Am besten schmeckt natürlich frisch gepresster Orangensaft. Aber nicht immer ist ein Kilo Orangen zur Hand. Als Alternative bietet die Industrie Säfte aus Konzentrat oder als Direktsaft. Letzterer enthält Fruchtfleisch und ist im Schnitt 40 Cent teurer je Liter - aber ist er deswegen auch qualitativ besser?

Das Berliner Verbraucherinstitut Stiftung Warentest hat 26 dieser Säfte untersucht, 18 aus Konzentrat und acht gekühlte Direktsäfte. Ihr Fazit: „Die Orangensäfte aus Konzentrat sind oft genauso gut wie die Direktsäfte“. 22 der 26 Orangensäfte im Test schnitten gut ab. Sieger in beiden Kategorien ist der Discounter Aldi mit seinem „Rio d’oro Orange“ für 95 Cent und „Pure Fruit“ für 1,49 Euro pro Liter. Im Test überzeugten sie in Aussehen, Geruch, Mundgefühl und Geschmack.

„Karibische Sonne“ von Edeka nur mangelhaft

Ein ebenfalls gutes Testergebnis erzielten die Konzentratsäfte von Edeka, Real und Penny. Auch die bekannten Marken „Amecke“, „Granini“, „Hohes C“ und „Valensina“ schnitten gut ab, sind aber teurer im Preis. Nur ein „befriedigend“ erzielten die Eigenmarken von Kaufland, Norma und Rewe. Die „Karibische Sonne“ von Edeka erhielt sogar nur ein „mangelhaft“. Der Saft schmeckte bitter, und ihm fehlte das typische Orangenaroma, urteilte das Berliner Verbraucherinstitut. Die acht Direktsäfte schnitten dagegen alle gut ab. Ein „sehr gut“ erhielt aber kein einziger. Das bleibt noch immer dem selbst gepressten Saft vorbehalten. Denn an das Aroma von frischen Orangen komme kein industriell hergestellter Saft heran.

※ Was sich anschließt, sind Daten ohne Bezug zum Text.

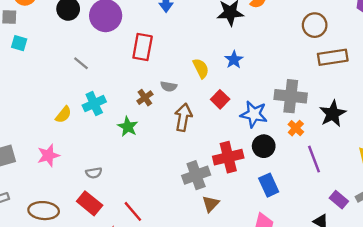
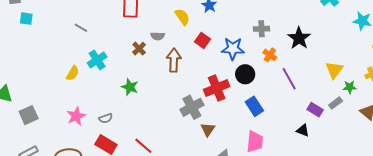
gray cross: (291, 96) -> (262, 29), size x0.6
green star: (128, 127) -> (130, 87), moved
pink star: (48, 155) -> (76, 116), moved

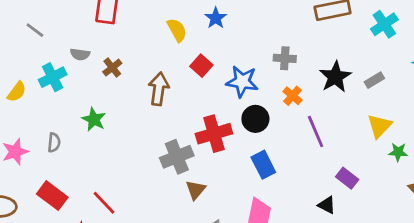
gray semicircle: (158, 36) -> (80, 54), moved
gray rectangle: (336, 103) -> (374, 80), moved
gray semicircle: (106, 118) -> (54, 143), moved, turned -72

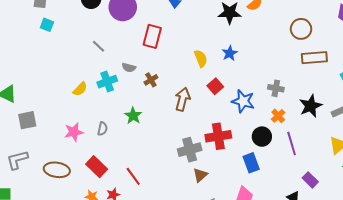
black circle: (255, 119) -> (262, 137), moved

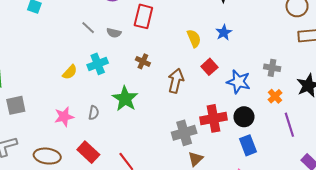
gray semicircle: (129, 68) -> (114, 33), moved
brown cross: (151, 80) -> (143, 61), turned -32
green star: (133, 116) -> (125, 99), size x1.4
black circle: (262, 137) -> (244, 117), moved

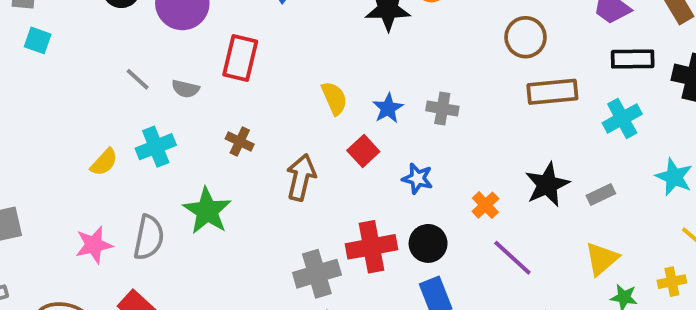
blue star: (224, 32) -> (388, 108), moved
gray cross: (272, 68) -> (442, 109), moved
blue star: (238, 82) -> (418, 178), size x0.7
gray semicircle: (94, 113) -> (149, 237), size x1.6
purple line: (289, 125) -> (512, 258), turned -30

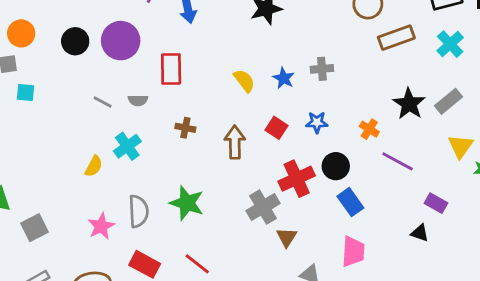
red square: (363, 151) -> (277, 128), moved
gray rectangle: (601, 195) -> (449, 101), size x1.4
green star: (207, 211) -> (187, 203), moved

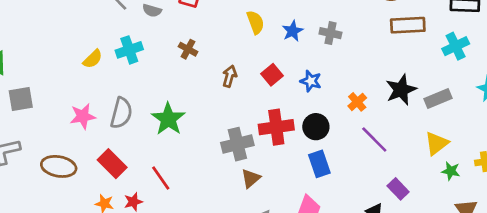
brown arrow: (235, 142) -> (230, 76), size x0.7

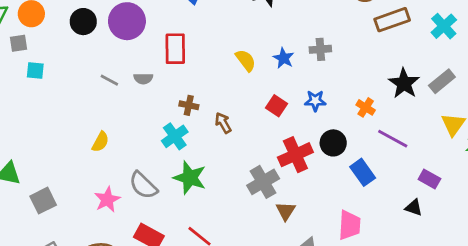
cyan cross: (129, 50) -> (175, 136), moved
brown arrow: (230, 76) -> (223, 123), moved, turned -30
gray semicircle: (121, 113) -> (143, 185), turned 136
blue rectangle: (319, 164) -> (363, 172), moved

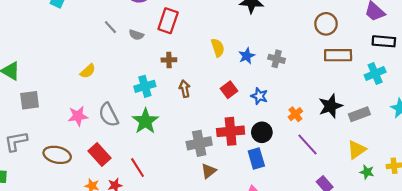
brown cross: (189, 105) -> (169, 60), moved, turned -32
blue rectangle: (363, 172) -> (256, 159), moved

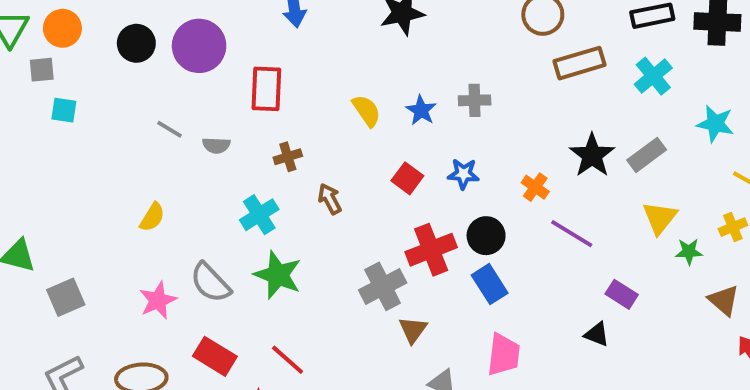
gray semicircle: (136, 35) -> (216, 145), moved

Beliebt ist Orangensaft wegen seines hohen Vitamin-C-Gehalts. Sieben getesteten Säften wurde entweder Ascorbinsäure oder Vitamin C zugesetzt. „Gesundheitsschädlich ist das nicht, bringt aber auch keine Vorteile“, sagen die Prüfer. Aber Vorsicht: Ein Liter Orangensaft enthält bis zu 100 Gramm fruchteigenen Zucker. „Das entspricht 33 Stück Würfelzucker – fast so viel, wie Cola, Limo und Brause enthalten“.

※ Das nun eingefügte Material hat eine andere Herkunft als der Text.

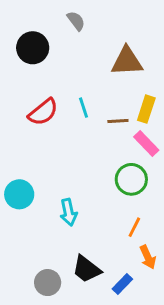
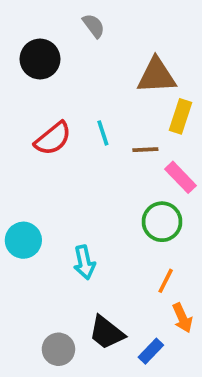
yellow rectangle: (146, 109) -> (180, 116), moved

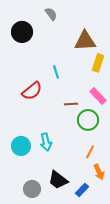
red semicircle: (53, 139) -> (32, 91), moved
brown line: (145, 150) -> (71, 104), moved
cyan circle: (23, 240) -> (21, 146), moved

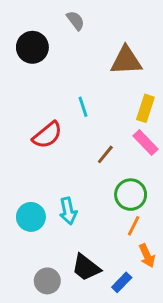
yellow rectangle: (98, 63) -> (145, 108), moved
brown line: (71, 104) -> (105, 154), turned -48
green circle: (88, 120) -> (131, 195), moved

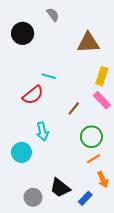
cyan line: (83, 107) -> (49, 76), moved, turned -56
cyan arrow: (68, 211) -> (42, 132), moved
orange line: (134, 226) -> (94, 159), turned 32

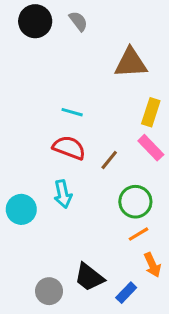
black circle: (23, 33) -> (35, 21), moved
red semicircle: (33, 95) -> (69, 148), moved, turned -120
cyan circle: (22, 152) -> (21, 209), moved

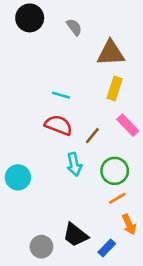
gray semicircle: (78, 21) -> (74, 27), moved
yellow rectangle: (151, 112) -> (115, 89), moved
cyan arrow: (63, 194) -> (74, 164), moved

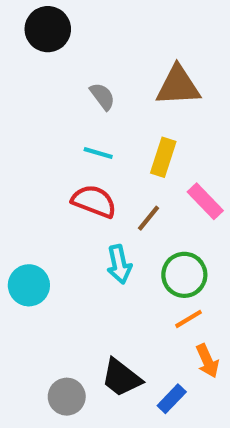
gray semicircle: (74, 27) -> (102, 96), moved
yellow rectangle: (115, 89) -> (163, 157), moved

Im Supermarkt ist der Saft aus Konzentrat oder als Direktsaft zu haben. In beiden Fällen werden die Früchte im Anbauland maschinell ausgepresst. Dieses Konzentrat geht auf die Reise, wird in Deutschland entweder rückverdünnt und mit Aromastoffen verfeinert - oder landet als Direktsaft im Kühlregal. Erhitzen macht ihn haltbar. Bei den Produkten von Norma und Edeka fehlte jedoch das typische Orangenaroma, deswegen gab es Punktabzug.

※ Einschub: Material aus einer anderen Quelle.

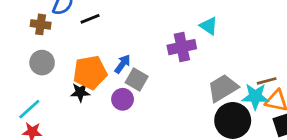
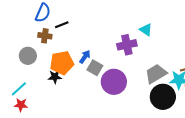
brown cross: (41, 24) -> (45, 36), moved
purple circle: (123, 99) -> (114, 82), moved, size x1.6

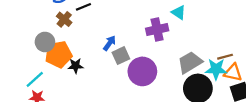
brown cross: (45, 36) -> (64, 19), turned 32
orange pentagon: (62, 63) -> (59, 54), moved
gray square: (95, 68) -> (121, 56), turned 35

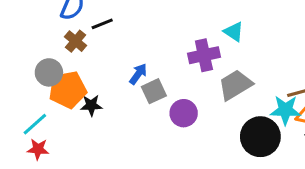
gray trapezoid: (190, 62) -> (235, 85), moved
purple circle: (142, 71) -> (184, 113), size x0.7

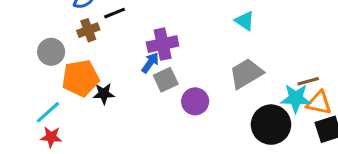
brown cross: (76, 41) -> (88, 30), turned 30
purple cross: (204, 55) -> (163, 44), moved
gray circle: (49, 72) -> (51, 52), moved

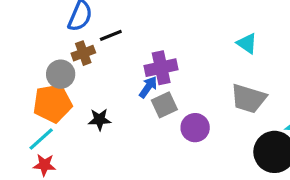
gray circle: (51, 52) -> (61, 74), moved
gray trapezoid: (246, 74) -> (249, 98), turned -132
orange pentagon: (81, 78) -> (53, 103), moved

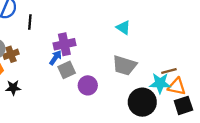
black line: (111, 35) -> (30, 22), turned -64
brown cross: (83, 53) -> (11, 54), moved
black star: (100, 120) -> (13, 88), moved

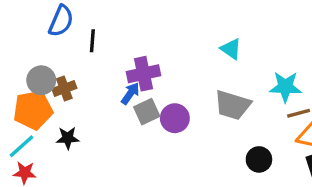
cyan star: (160, 83) -> (285, 87), moved
purple circle: (88, 85) -> (175, 118), moved
black circle: (142, 102) -> (259, 159), size x0.6

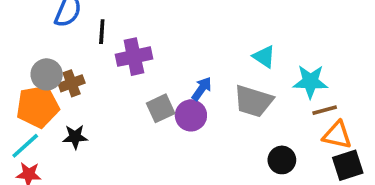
cyan triangle: (231, 49) -> (264, 57), moved
purple cross: (143, 74) -> (134, 57), moved
blue arrow: (130, 93) -> (202, 89), moved

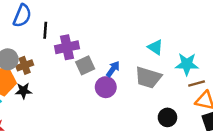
gray square: (161, 108) -> (85, 65), moved
black star: (75, 137) -> (23, 91), moved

Zwar kommen die industriell gefertigten Säfte geschmacklich nicht an frischen Orangensaft heran. In einem Punkt liegen sie jedoch laut Stiftung Warentest vorn: Bei der Herstellung im Anbauland würden die Früchte direkt mit unbehandelter Schale verwendet. So konnten die Warentester allenfalls Spuren von Pflanzenschutzmitteln aus dem Anbau nachweisen. Wer selbst aus Tafelobst presse, müsse oft auf Orangen mit behandelter Schale zurückgreifen. Deshalb empfehlen die Tester, solche Früchte vor dem Pressen warm abzuwaschen und trocken zu reiben.

Schlechte Produktionsbedingungen in den Anbauländern

In einem zweiten Test untersuchten die Prüfer, unter welchen Bedingungen die Säfte produziert werden, und besuchten zwölf Plantagen in Brasilien, wo die Hälfte der Weltproduktion an Orangen geerntet wird, und in Mexiko. Wichtige Fragen sollten vor Ort beantwortet werden: Wo werden die Orangen geerntet und gepresst? Wie werden die Arbeiter behandelt? Wie steht es mit dem Umweltschutz?

Das Fazit fällt ausreichend bis befriedigend aus. „Die meisten Anbieter wissen nicht, welche Zustände auf den Plantagen ihrer Zulieferer herrschen“, schreibt Stiftung Warentest. Nur für sechs der 26 geprüften Orangensäfte hätten die Unternehmen eindeutig belegen können, von welchen Plantagen der Großteil der Ernte stammt. Auf vier Plantagen bewerteten die Berliner Tester Arbeitsbedingungen und Umweltschutz mit ausreichend, auf zweien sogar nur mangelhaft. Selbst die beiden Produkte mit Fairtrade-Siegel von Lidl und Pfanner konnten nicht überzeugen.

Nur ein Produkt erzielte in dieser Kategorie ein gutes Ergebnis: die „Karibische Sonne“ von Edeka. Hier stimmte zwar nicht die Qualität des Saftes, dafür aber die Herstellung. Trotzdem nahm der Lebensmittelhändler nach eigenen Angaben den Saft bereits vom Markt. Stattdessen soll jetzt „Florida Orange“ in den Regalen stehen. Vielleicht ein qualitativ besserer Saft, die Lieferkette aber ist eine andere.